Yes I could sell the asset first and then Gift Aid the cash across but that could trigger off a capital gains tax liability. By going down this route I can avoid the capital gains tax and obtain income tax relief on the value of the asset as a deduction against my taxable income for the year.

If my income for the year was £80,000 and I gifted £20,000 of shares to charity, it would effectively receive £20,000 and I would get tax relief of £8,000 (£8,200 in Scotland) plus I would avoid a capital gains tax liability. A net cost to me of £12,000 (£11800 in Scotland). The charity of course loses out on claiming the tax back.

Payroll Giving

If my employer, company or personal pension provider runs a Payroll Giving scheme, I can donate straight from my wages or pension. This happens before tax is deducted from my income. Another term for it is Give As You Earn. It’s important to note that National Insurance contributions are calculated on the income prior to the payroll giving being taken off for tax relief purposes

I can choose which charity I want to contribute to. The employer or pension scheme provider deducts the charitable donation from the salary/pension and pays it over to an approved Payroll Giving Agency who, for a small charge, usually no more than 5% of the donation, disseminates the money around the respective charities.

If I was a Scottish resident taxpayer the tax relief at source on the contribution made would range from as low 19% to as high as 46%.

Social Investment relief

Slightly left of field, a lesser known tax relief for charitable concerns is the social investment tax relief which was introduced to encourage investment in social enterprises. I could obtain an income tax credit relief at a rate of 30%.The maximum investment is £1,000,000 which can be carried back to the prior tax year.

I could defer a capital gain if the gain is reinvested into a social investment in similar way to how EIS relief works. As long as the social investment is held for at least 3 years then no capital gains tax is payable on any gains made on the investment itself. Any income derived from the investment will be taxable.

Inheritance Tax break

Instead of leaving everything to the kids on death I could reduce the inheritance tax rate on my Estate from 40% to 36% if 10% of the net (taxable) Estate, the baseline amount, is left to charity. 
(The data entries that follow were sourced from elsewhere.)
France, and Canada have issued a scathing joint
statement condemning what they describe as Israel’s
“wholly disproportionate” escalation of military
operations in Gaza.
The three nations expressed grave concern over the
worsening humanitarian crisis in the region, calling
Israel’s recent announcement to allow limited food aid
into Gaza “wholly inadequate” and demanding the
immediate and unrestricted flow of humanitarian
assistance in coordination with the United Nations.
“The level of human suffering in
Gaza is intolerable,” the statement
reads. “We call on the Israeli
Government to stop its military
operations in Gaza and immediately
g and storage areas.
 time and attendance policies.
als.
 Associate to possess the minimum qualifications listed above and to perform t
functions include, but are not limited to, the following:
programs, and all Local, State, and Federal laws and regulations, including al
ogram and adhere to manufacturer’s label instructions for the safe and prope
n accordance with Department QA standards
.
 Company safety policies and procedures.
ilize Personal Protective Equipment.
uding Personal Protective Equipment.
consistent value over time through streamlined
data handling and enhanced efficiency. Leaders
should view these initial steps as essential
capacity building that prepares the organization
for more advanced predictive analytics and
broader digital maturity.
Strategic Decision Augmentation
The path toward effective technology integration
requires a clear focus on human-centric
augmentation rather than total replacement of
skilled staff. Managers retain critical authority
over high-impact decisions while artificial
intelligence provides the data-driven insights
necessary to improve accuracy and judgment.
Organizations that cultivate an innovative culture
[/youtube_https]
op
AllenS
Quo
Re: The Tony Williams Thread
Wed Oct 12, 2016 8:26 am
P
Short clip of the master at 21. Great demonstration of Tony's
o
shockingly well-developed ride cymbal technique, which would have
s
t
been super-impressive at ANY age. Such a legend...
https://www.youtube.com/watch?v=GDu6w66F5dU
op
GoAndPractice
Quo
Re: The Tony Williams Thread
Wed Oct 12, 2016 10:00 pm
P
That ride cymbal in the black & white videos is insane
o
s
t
I am proud to say that ProActivTax is a member of B1G1 which through the accountancy profession, with the help of their client base, try to give a little something back to struggling communities around the globe. We are at present helping a set up called Free to Shine in Cambodia who’s aim is to empower vulnerable young girls through education to avoid being caught up in sex trafficking.
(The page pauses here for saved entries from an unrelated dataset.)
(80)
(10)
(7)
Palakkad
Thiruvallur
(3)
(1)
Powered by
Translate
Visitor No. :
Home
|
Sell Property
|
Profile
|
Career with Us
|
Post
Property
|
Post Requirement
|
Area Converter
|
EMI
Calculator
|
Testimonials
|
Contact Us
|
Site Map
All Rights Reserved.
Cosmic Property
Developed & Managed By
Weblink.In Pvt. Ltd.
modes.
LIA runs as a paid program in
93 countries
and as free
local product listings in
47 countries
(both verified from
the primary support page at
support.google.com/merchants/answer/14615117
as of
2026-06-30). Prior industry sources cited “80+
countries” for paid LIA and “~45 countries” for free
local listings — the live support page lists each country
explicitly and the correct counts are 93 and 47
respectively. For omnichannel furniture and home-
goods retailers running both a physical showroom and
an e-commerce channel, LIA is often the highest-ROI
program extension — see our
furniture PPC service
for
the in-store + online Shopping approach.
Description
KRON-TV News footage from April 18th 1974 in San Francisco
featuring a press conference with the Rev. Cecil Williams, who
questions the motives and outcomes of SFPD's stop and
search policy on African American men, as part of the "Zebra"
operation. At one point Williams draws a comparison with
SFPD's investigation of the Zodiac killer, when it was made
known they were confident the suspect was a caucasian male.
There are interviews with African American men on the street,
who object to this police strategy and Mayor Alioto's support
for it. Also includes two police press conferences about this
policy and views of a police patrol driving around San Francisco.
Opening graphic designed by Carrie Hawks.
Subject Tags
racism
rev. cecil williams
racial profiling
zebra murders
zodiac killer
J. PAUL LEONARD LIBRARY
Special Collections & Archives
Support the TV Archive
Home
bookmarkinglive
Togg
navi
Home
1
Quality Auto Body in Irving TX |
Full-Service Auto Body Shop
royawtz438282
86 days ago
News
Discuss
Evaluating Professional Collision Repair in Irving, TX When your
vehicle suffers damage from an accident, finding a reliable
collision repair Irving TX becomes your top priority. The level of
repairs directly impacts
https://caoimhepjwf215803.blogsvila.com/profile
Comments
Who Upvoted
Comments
I did notice however, when I last looked, there was only one British based charity registered to receive donations through B1G1. Even if you are not a member of B1G1 and do not wish to be one I would urge you to notify your Charity clients or charities in your local area to apply to be registered on the B1G1 approved list. Worst case scenario is that they receive no additional charitable funds from jumping through the due diligence hoops but if they don’t apply they definitely won’t get any further funds from a Global set up like this.